Muhammad Muhsin Ibrahim
@muhsin234

As a special gesture to mark Nigeria’s Independence Day, I wrote an article in which I extolled the country on October 1st, 2014. It was a rare piece, for I and many others have written several other articles decrying the decay in the country’s polity, insecurity, falling standard of education, depreciation of the naira, and various other unmentionable issues. Nonetheless, I painted Nigeria as great (as it supposed to be), and, somewhat, ‘denigrated’ my host country, India by comparing them. I now kind of believe I was wrong as a friend pointed it out to me then. I think he’s even more right than he thought he was.

Last Sunday, the 22nd of March, President of Nigeria, Goodluck Jonathan commissioned a 2.5b naira flyover popularly called “Gadar Lado”, meaning Lado’s flyover, in Kano state. Bashir Garba Lado is the senator representing the state’s central senatorial zone. He was credited as the one who spearheaded the project. Nevertheless, just yesterday, 25th of March, the flyover is reportedly cracking, hence cordoned by the police. That soon became a sensational subject of ridicule by the supporters of his opponent, Engr. Rabiu Kwankwaso, the current governor of Kano who’s also vying for Lado’s seat in the coming election a few days away.


The context here is: Kwankwaso’s administration has already built some, perhaps better,  flyovers in the state. If he, at the state level, was able to do that, how come the federal government couldn’t deliver a better one? That accomplishment made him and his teeming supporters literally euphoric. Not everyone, though, was that happy. I have read a few rejoinders saying that the whole saga was just allegation…that the flyover is ‘hale and hearty’...that it’s all campaign of calumny. I can’t say who’s telling the truth and who’s not as I am not in the state.

However, everything beside and to my firm belief, the whole politics surrounding the flyover and others, too, is at best laughable, and at worst, ludicrous. How or why, some people would ask. Don’t you know that Nigeria is unarguably the giant of Africa with the biggest economy and the largest population? Don’t you know that many other countries worldwide (and in Africa, too) that lag behind Nigeria in many respects have more than numerous and far more advanced overhead bridges (simple flyovers, cloverleaf junctions, etc.) for roadways and railways? Yet, nobody take that as something worth politicizing in the same way we have taken ours. I doubt if even their politicians are bragging or ‘fighting’ themselves over who should earn the credit for their constructions.

For example, Punjab, the state I live in India, is not listed among the advanced states of the country in terms of infrastructure and so on like the capital, New Delhi; Gujarat (Ahmadabad), Karnataka (Bangalore), Maharashtra (Mumbai), etc. However, flyovers, even longer and far well-made ones, are commonplace all around here.

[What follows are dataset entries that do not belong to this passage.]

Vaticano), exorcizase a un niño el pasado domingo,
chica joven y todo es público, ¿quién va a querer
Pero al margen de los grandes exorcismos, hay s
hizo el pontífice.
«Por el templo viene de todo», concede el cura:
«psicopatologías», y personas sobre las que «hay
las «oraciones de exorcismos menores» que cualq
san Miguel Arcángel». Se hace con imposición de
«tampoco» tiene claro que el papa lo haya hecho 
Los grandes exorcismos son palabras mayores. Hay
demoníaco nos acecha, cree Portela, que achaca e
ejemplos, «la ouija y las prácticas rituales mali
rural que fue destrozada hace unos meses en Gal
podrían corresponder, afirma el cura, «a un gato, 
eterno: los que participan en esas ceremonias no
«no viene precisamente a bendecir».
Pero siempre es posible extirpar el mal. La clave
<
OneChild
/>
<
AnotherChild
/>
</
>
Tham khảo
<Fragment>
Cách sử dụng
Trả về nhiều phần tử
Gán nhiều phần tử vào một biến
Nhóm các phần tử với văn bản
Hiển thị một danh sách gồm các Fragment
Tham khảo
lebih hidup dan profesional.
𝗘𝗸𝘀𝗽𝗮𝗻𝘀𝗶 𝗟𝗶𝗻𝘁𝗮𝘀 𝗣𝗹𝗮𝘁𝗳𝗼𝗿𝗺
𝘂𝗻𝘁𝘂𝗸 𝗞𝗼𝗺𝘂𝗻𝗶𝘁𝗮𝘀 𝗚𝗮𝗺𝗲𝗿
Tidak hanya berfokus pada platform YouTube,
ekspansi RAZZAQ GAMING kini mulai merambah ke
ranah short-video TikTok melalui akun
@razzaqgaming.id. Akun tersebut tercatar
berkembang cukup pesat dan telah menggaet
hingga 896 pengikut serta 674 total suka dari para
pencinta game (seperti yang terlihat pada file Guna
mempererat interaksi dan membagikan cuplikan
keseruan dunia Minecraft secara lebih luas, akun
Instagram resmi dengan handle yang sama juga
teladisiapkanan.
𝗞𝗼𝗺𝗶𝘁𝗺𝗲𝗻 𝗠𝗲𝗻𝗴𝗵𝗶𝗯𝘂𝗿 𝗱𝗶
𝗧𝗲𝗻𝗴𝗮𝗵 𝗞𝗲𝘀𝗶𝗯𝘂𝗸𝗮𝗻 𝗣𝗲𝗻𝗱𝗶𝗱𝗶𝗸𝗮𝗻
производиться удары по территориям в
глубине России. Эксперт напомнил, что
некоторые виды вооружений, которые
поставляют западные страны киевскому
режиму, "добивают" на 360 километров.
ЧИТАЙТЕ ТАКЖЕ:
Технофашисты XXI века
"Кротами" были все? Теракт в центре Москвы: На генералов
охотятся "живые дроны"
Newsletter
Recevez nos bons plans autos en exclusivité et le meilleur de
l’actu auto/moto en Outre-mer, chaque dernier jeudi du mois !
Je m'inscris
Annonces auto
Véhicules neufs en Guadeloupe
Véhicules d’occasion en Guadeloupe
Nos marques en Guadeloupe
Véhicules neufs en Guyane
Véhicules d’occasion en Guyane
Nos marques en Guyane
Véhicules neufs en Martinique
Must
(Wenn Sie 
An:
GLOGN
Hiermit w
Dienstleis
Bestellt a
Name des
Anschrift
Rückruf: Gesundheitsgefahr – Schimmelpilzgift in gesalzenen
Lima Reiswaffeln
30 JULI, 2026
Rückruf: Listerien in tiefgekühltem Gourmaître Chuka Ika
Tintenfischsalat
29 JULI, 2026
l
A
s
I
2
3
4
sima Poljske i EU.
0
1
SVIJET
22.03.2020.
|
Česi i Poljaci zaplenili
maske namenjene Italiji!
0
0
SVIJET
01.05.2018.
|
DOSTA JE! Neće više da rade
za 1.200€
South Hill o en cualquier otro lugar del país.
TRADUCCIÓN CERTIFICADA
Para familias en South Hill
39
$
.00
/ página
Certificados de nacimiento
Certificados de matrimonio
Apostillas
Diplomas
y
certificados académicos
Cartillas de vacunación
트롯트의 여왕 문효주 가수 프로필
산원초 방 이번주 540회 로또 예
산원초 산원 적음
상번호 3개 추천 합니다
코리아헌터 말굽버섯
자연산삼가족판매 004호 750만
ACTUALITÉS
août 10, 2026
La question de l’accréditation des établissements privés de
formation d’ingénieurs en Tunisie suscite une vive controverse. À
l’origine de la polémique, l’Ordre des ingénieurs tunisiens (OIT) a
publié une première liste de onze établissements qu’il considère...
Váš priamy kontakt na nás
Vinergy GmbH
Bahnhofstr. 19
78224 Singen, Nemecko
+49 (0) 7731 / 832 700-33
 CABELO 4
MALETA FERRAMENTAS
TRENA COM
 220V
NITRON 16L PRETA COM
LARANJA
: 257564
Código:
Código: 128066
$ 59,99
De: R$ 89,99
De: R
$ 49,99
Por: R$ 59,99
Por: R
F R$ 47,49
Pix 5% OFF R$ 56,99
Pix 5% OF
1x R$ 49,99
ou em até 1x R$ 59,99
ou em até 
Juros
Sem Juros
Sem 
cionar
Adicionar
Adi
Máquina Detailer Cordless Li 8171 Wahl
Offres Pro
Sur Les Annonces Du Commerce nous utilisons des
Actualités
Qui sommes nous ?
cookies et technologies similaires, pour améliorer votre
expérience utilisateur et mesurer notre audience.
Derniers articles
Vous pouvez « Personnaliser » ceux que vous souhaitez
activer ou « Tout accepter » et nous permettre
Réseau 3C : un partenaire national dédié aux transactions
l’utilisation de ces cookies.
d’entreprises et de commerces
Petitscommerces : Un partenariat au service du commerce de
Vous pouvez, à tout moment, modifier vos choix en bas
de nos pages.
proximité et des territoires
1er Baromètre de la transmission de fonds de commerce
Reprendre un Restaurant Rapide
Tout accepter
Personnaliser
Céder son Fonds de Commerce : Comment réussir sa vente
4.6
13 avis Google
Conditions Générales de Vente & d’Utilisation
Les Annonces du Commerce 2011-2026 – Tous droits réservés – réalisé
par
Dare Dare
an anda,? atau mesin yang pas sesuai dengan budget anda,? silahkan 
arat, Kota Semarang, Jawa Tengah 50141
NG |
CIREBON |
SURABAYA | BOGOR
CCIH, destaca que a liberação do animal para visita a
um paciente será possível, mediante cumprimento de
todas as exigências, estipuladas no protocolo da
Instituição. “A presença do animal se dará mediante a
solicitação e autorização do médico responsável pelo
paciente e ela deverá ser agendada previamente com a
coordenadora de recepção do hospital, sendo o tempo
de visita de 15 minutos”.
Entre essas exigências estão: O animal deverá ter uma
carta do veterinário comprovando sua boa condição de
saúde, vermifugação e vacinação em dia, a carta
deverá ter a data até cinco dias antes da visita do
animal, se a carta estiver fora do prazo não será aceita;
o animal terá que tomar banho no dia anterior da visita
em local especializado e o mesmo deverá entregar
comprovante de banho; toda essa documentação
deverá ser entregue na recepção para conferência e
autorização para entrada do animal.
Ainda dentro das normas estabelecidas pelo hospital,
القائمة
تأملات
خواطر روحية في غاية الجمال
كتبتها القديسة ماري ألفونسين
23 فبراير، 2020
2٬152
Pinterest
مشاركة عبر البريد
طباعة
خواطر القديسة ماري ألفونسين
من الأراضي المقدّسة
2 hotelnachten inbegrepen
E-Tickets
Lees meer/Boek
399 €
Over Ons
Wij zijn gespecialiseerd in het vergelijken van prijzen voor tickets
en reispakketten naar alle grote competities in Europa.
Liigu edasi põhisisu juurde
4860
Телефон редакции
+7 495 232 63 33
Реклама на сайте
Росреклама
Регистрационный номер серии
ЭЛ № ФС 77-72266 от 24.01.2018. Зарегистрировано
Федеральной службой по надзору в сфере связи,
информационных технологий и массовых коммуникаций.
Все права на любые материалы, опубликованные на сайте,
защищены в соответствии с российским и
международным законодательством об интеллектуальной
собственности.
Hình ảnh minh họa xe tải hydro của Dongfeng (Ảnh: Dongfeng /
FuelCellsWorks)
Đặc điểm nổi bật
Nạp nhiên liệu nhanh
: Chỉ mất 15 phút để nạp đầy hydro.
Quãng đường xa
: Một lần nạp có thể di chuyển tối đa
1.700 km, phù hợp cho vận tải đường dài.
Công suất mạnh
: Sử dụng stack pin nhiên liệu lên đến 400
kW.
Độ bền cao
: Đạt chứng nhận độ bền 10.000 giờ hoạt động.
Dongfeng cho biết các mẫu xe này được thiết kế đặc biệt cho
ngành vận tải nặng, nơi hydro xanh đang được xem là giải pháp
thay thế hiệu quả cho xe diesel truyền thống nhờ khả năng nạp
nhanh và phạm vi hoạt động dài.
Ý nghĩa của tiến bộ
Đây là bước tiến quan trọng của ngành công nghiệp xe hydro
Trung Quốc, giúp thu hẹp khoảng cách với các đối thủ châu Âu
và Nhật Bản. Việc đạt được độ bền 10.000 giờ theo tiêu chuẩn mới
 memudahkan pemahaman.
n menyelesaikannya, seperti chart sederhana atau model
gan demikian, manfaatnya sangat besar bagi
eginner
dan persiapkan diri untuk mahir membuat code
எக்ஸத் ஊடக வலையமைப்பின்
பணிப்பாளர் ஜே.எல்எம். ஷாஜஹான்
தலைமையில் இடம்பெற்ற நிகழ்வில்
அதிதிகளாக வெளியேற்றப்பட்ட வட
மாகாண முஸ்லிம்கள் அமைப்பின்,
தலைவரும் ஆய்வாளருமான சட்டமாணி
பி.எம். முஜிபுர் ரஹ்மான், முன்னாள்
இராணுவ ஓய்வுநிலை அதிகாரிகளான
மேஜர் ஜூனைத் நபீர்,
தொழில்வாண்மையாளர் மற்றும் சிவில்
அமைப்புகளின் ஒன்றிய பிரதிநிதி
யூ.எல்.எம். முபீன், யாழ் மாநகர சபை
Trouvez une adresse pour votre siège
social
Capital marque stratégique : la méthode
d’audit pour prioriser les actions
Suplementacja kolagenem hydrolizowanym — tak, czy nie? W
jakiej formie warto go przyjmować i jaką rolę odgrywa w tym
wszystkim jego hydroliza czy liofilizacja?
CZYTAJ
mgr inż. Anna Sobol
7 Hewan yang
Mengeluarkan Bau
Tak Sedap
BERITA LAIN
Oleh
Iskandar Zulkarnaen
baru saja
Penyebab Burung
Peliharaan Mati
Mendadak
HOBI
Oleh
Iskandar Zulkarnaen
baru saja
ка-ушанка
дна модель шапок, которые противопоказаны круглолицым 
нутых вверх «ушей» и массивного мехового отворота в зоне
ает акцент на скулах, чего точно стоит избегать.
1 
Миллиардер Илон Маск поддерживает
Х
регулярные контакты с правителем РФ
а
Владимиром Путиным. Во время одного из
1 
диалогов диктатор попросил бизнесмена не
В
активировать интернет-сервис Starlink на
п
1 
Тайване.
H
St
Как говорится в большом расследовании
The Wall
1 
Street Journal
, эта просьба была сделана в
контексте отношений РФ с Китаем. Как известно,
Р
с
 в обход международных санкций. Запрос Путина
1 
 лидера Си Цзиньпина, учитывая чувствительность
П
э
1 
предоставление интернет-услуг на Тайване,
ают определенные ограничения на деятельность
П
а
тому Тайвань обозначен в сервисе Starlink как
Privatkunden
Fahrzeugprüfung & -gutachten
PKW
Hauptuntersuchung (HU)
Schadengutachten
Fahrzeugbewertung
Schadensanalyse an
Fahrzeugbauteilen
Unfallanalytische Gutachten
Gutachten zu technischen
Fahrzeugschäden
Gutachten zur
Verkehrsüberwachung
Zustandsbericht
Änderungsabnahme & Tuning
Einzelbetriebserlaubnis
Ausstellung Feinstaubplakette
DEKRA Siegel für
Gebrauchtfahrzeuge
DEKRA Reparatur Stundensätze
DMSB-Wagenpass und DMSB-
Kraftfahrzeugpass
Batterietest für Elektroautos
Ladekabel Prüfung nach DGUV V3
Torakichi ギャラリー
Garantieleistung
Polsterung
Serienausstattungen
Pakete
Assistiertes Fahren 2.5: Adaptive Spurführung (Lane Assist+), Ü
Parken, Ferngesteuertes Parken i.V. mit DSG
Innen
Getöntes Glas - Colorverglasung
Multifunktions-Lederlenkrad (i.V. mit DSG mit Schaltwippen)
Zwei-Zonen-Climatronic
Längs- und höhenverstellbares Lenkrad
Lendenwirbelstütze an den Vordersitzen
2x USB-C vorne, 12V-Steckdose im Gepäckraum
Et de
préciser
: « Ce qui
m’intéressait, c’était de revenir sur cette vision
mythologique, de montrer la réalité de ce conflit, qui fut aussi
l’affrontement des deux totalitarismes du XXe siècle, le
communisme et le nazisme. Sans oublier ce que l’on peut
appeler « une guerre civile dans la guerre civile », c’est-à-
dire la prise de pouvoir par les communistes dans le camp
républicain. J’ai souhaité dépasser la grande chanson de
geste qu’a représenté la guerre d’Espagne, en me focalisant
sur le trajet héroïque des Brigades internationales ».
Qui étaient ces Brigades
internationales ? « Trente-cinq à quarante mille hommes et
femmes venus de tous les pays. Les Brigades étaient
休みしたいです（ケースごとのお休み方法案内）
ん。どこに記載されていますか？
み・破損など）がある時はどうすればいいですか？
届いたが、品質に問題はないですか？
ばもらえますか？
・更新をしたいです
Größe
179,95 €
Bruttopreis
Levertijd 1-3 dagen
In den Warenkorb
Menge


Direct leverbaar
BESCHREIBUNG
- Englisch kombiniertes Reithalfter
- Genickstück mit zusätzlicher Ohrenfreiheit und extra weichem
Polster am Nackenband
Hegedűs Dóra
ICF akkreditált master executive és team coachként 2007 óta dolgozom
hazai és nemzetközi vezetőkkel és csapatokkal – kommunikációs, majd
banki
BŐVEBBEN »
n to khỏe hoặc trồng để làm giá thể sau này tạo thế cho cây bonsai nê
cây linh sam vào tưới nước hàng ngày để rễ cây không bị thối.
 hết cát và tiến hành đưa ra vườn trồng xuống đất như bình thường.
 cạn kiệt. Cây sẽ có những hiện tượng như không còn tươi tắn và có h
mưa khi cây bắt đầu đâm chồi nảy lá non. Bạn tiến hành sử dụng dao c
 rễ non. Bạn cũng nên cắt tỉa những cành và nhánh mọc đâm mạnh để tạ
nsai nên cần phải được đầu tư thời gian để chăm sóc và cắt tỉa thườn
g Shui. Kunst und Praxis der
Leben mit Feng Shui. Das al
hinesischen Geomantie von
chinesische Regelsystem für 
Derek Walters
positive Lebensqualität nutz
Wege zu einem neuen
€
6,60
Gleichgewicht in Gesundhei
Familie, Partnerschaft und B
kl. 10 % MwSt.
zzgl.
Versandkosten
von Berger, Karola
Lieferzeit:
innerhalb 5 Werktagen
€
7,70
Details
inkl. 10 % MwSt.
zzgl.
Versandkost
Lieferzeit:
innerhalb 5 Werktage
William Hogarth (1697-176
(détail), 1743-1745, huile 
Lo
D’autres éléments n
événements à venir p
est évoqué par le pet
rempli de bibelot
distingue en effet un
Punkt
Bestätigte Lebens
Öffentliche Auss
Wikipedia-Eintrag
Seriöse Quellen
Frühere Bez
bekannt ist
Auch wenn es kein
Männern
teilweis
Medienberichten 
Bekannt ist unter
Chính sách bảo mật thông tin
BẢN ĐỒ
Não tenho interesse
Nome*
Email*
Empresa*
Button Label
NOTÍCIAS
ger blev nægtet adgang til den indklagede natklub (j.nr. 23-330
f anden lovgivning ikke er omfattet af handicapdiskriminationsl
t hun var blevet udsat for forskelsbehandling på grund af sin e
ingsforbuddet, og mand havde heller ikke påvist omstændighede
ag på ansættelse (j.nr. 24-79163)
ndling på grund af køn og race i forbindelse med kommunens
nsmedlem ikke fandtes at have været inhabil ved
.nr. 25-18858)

They greatly streamline their traffic control system.

I am not criticizing Lado’s detractors or Kwankwaso’s supporters; not at all. I am just trying to expose the kind of malnourished thought, if you will, of many of us. We are like doomed to think inferior, for we ought to have passed that stage in infrastructural development in Kano and Nigeria as a whole, yet that’s where we are. That’s why I couldn’t make any reply to all the posts I have seen on Facebook and Twitter about the ‘tragedy’ of Gadar Lado. My friends here might have made fun of it. No doubt, we are here, attending their schools.

May our country and my state be better than they are in a near future, amin. May we witness free, fair and peaceful elections on 28th March and 11th April, in sha Allah. May Allah grant General Buhari victory, amin.